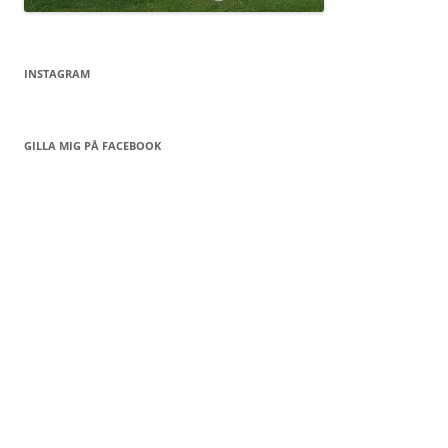
INSTAGRAM
GILLA MIG PÅ FACEBOOK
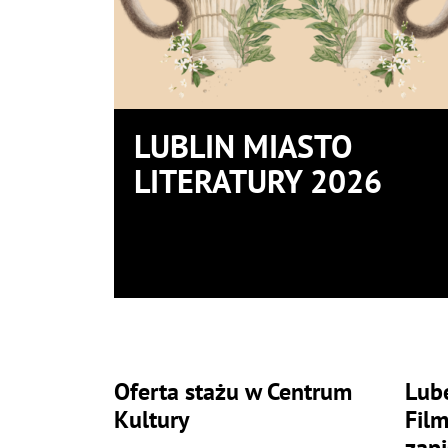
LUBLIN MIASTO
LITERATURY 2026
Oferta stażu w Centrum
Lube
Kultury
Fil
zapi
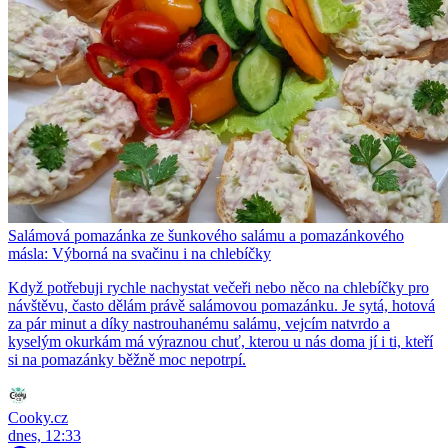
Salámová pomazánka ze šunkového salámu a pomazánkového
másla: Výborná na svačinu i na chlebíčky
Když potřebuji rychle nachystat večeři nebo něco na chlebíčky pro
návštěvu, často dělám právě salámovou pomazánku. Je sytá, hotová
za pár minut a díky nastrouhanému salámu, vejcím natvrdo a
kyselým okurkám má výraznou chuť, kterou u nás doma jí i ti, kteří
si na pomazánky běžně moc nepotrpí.
Cooky.cz
dnes, 12:33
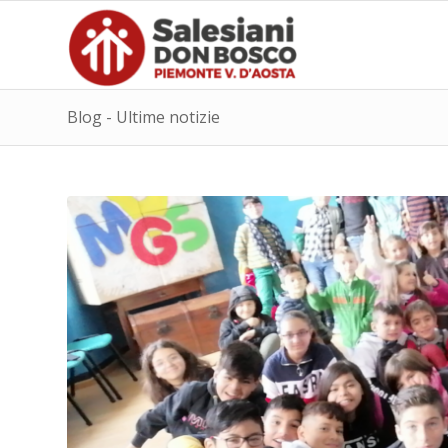
Blog - Ultime notizie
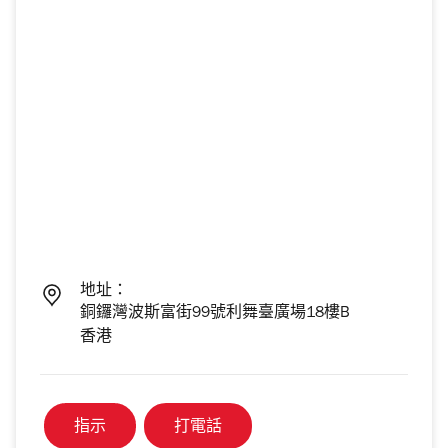
地址：
銅鑼灣波斯富街99號利舞臺廣場18樓B
香港
指示
打電話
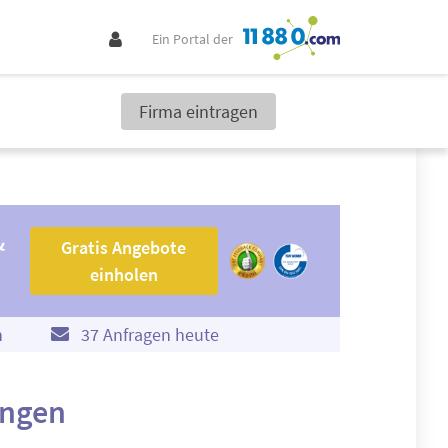
Ein Portal der
Firma eintragen
Gratis Angebote einholen
&
Gratis Angebote
einholen
n
37 Anfragen heute
ingen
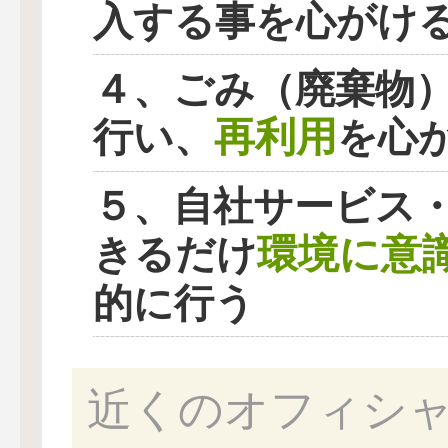
入する事を心がけ
４、ごみ（廃棄物
再利用
行い、
を心
５、自社サービス
環境に意
きるだけ
的に行う
近くのオフィシ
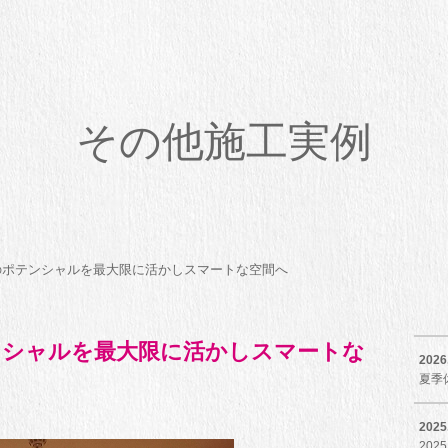
その他施工実例
のポテンシャルを最大限に活かしスマートな空間へ
ンシャルを最大限に活かしスマートな
2026
夏季
2025
202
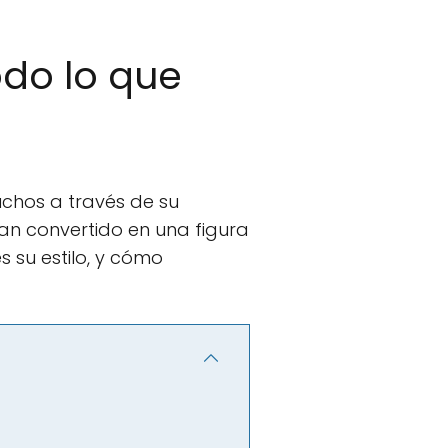
odo lo que
uchos a través de su
han convertido en una figura
es su estilo, y cómo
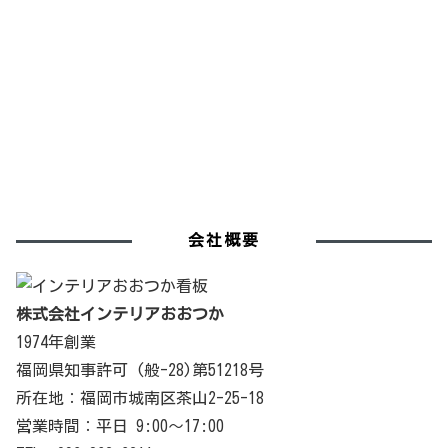
会社概要
株式会社インテリアおおつか
1974年創業
福岡県知事許可 (般-28)第51218号
所在地：福岡市城南区茶山2-25-18
営業時間：平日 9:00〜17:00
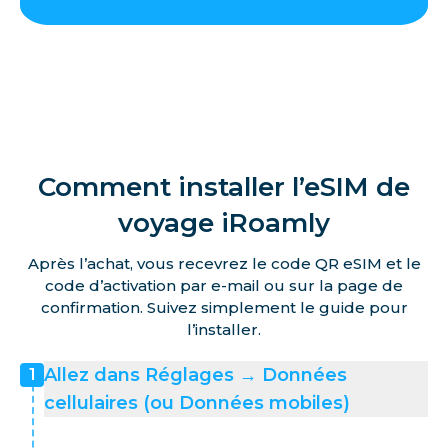
Comment installer l’eSIM de
voyage iRoamly
Après l’achat, vous recevrez le code QR eSIM et le
code d’activation par e-mail ou sur la page de
confirmation. Suivez simplement le guide pour
l’installer.
Allez dans Réglages → Données
1
cellulaires (ou Données mobiles)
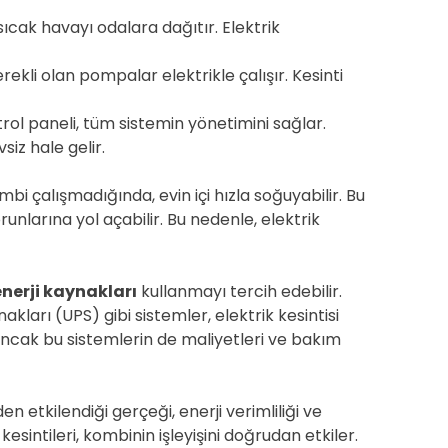
sıcak havayı odalara dağıtır. Elektrik
rekli olan pompalar elektrikle çalışır. Kesinti
ol paneli, tüm sistemin yönetimini sağlar.
siz hale gelir.
kombi çalışmadığında, evin içi hızla soğuyabilir. Bu
nlarına yol açabilir. Bu nedenle, elektrik
nerji kaynakları
kullanmayı tercih edebilir.
kları (UPS) gibi sistemler, elektrik kesintisi
 Ancak bu sistemlerin de maliyetleri ve bakım
en etkilendiği gerçeği, enerji verimliliği ve
esintileri, kombinin işleyişini doğrudan etkiler.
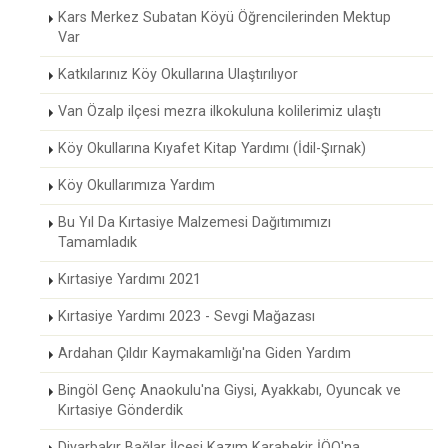
Kars Merkez Subatan Köyü Öğrencilerinden Mektup
Var
Katkılarınız Köy Okullarına Ulaştırılıyor
Van Özalp ilçesi mezra ilkokuluna kolilerimiz ulaştı
Köy Okullarına Kıyafet Kitap Yardımı (İdil-Şırnak)
Köy Okullarımıza Yardım
Bu Yıl Da Kırtasiye Malzemesi Dağıtımımızı
Tamamladık
Kırtasiye Yardımı 2021
Kırtasiye Yardımı 2023 - Sevgi Mağazası
Ardahan Çıldır Kaymakamlığı'na Giden Yardım
Bingöl Genç Anaokulu'na Giysi, Ayakkabı, Oyuncak ve
Kırtasiye Gönderdik
Diyarbakır Bağlar İlçesi Kazım Karabekir İÖO'na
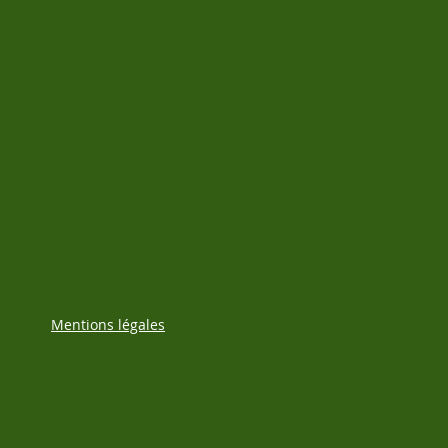
Mentions légales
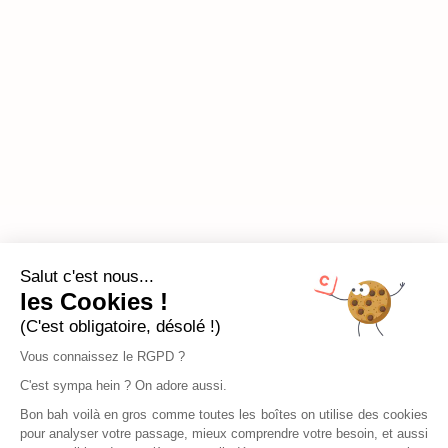
Salut c'est nous...
les Cookies !
(C'est obligatoire, désolé !)
Vous connaissez le RGPD ?
C'est sympa hein ? On adore aussi.
Bon bah voilà en gros comme toutes les boîtes on utilise des cookies
pour analyser votre passage, mieux comprendre votre besoin, et aussi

- [Your goal]:
Exactly how many lines in the material above mention the word "Données"? Give the number and nothing besides.

- [Reply to the task]:
2